→ What this task involves
Only these lines of the data below are wanted: the one with "Image resolution: width=1280, height=720.", the one with "2021-03 Update for Windows 8.1 for x64-based", and any lines between them, each repeated exactly.

→ Data extract
◆ ◆ ◆

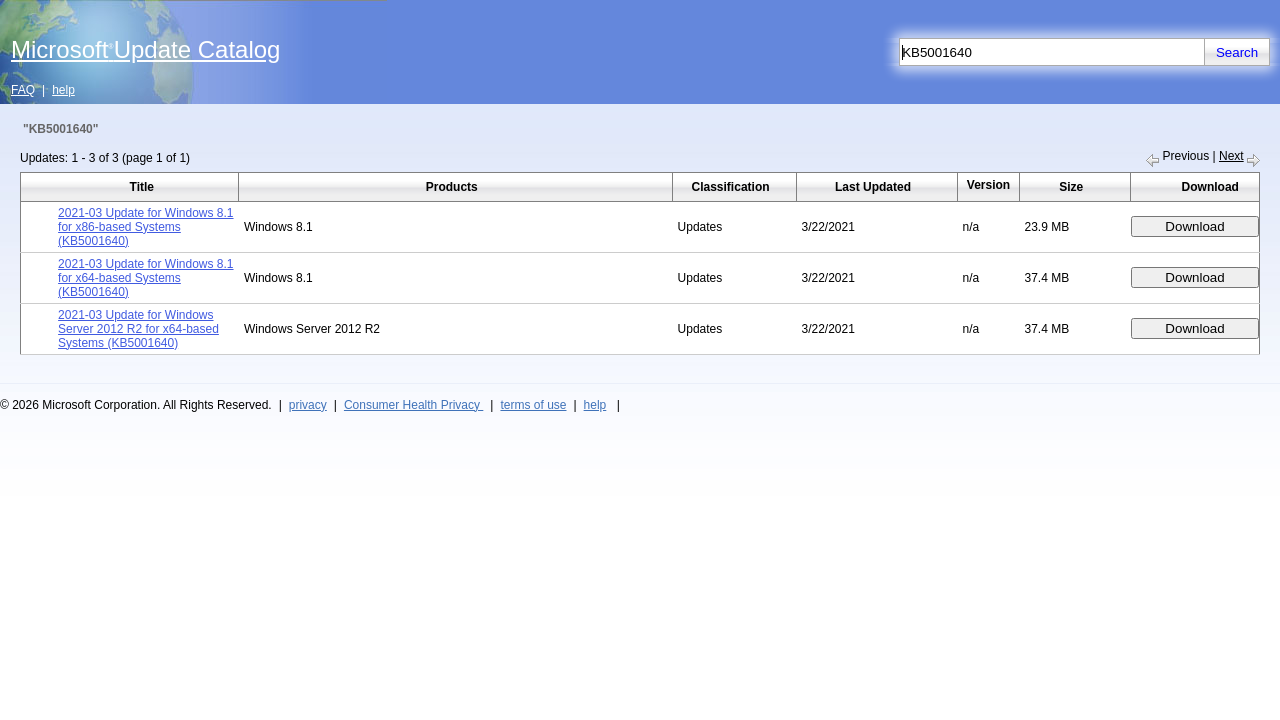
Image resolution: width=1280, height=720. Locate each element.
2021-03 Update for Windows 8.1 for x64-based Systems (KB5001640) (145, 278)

◆ ◆ ◆

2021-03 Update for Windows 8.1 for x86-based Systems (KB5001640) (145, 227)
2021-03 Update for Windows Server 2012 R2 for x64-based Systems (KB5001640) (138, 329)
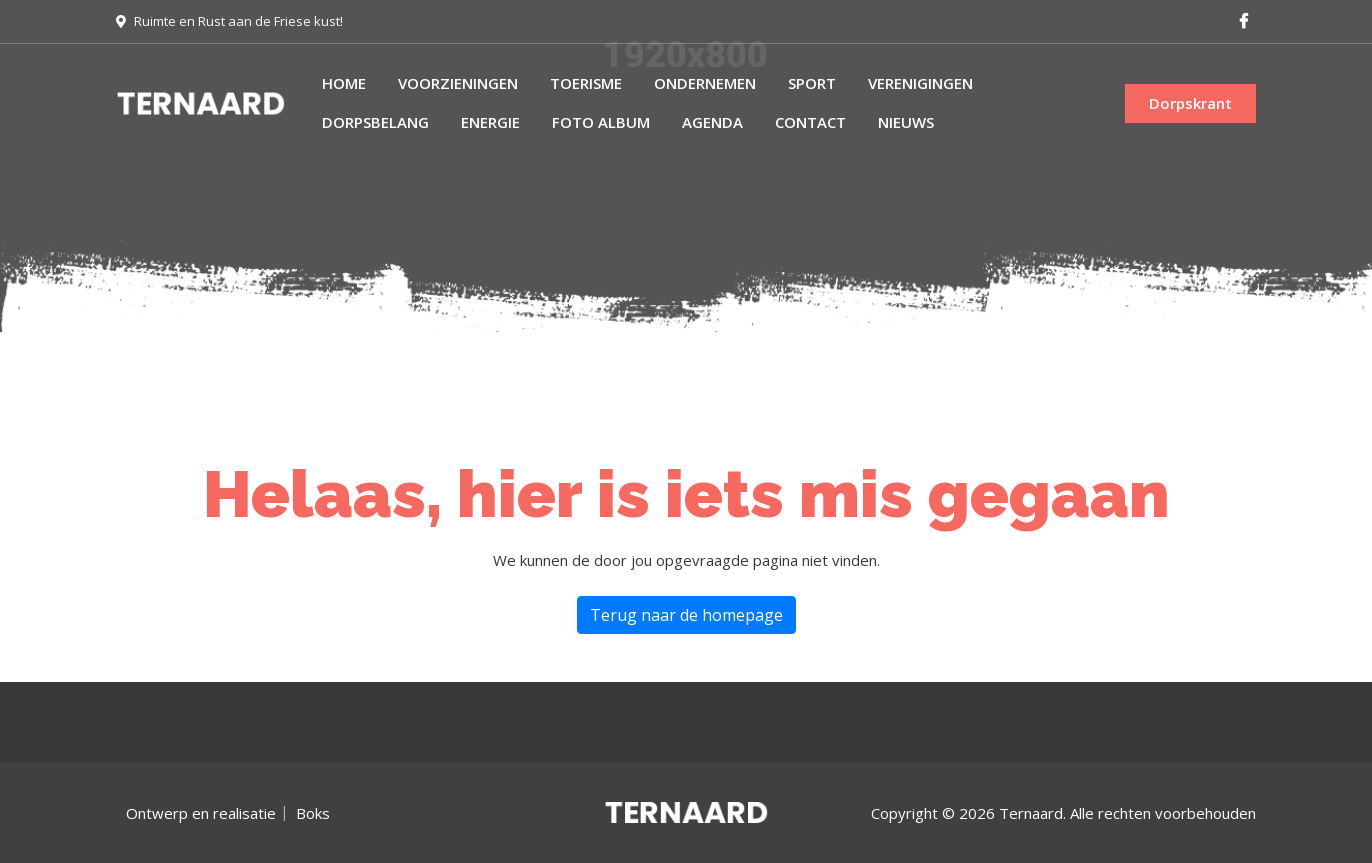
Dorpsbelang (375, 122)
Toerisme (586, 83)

◆ ◆ ◆

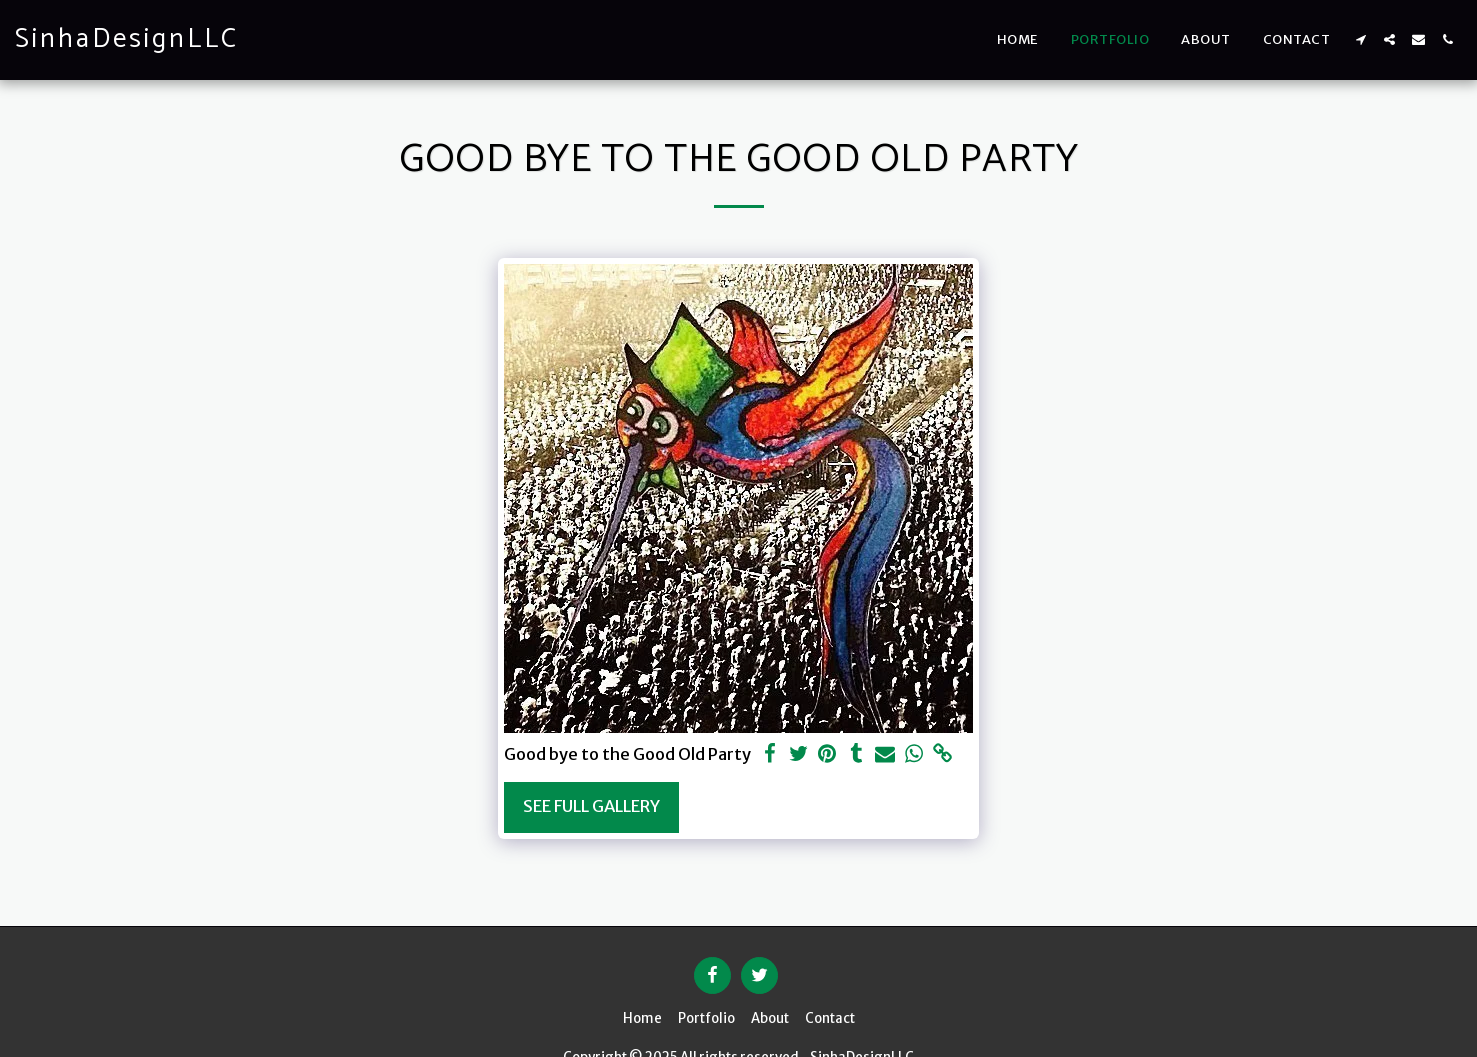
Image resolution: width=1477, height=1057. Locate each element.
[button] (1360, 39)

◆ ◆ ◆

→ Reply
Image resolution: width=1280, height=720. Locate each element.
2021-03 Update for Windows 8.1 for x64-based Systems (KB5001640) (145, 278)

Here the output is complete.